Transcribed page contents:
----

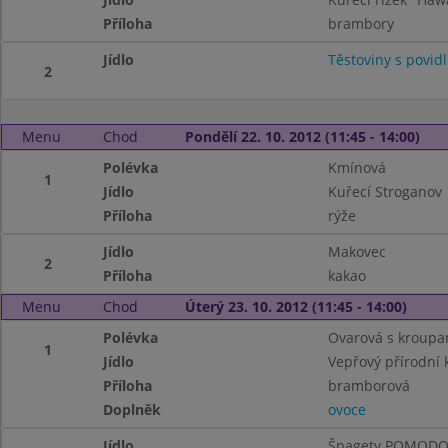
Příloha
brambory
Jídlo
Těstoviny s povid
2
Menu
Chod
Pondělí 22. 10. 2012 (11:45 - 14:00)
Polévka
Kmínová
1
Jídlo
Kuřecí Stroganov
Příloha
rýže
Jídlo
Makovec
2
Příloha
kakao
Menu
Chod
Úterý 23. 10. 2012 (11:45 - 14:00)
Polévka
Ovarová s kroupa
1
Jídlo
Vepřový přírodní 
Příloha
bramborová
Doplněk
ovoce
Jídlo
Špagety POMOD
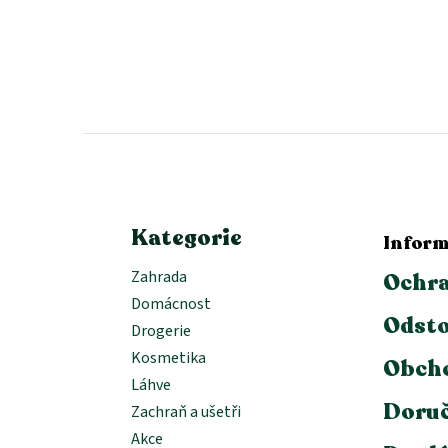
Z
á
p
a
t
í
Kategorie
Inform
Zahrada
Ochra
Domácnost
Odsto
Drogerie
Kosmetika
Obch
Láhve
Doruč
Zachraň a ušetři
Akce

----

* EXERCISE: The result should be every entry, word for word, and no pictures.

* SOLUTION:
Příloha
brambory
Jídlo
Těstoviny s povid
2
Menu
Chod
Pondělí 22. 10. 2012 (11:45 - 14:00)
Polévka
Kmínová
1
Jídlo
Kuřecí Stroganov
Příloha
rýže
Jídlo
Makovec
2
Příloha
kakao
Menu
Chod
Úterý 23. 10. 2012 (11:45 - 14:00)
Polévka
Ovarová s kroupa
1
Jídlo
Vepřový přírodní 
Příloha
bramborová
Doplněk
ovoce
Jídlo
Špagety POMOD
Z
á
p
a
t
í
Kategorie
Inform
Zahrada
Ochra
Domácnost
Odsto
Drogerie
Kosmetika
Obch
Láhve
Doruč
Zachraň a ušetři
Akce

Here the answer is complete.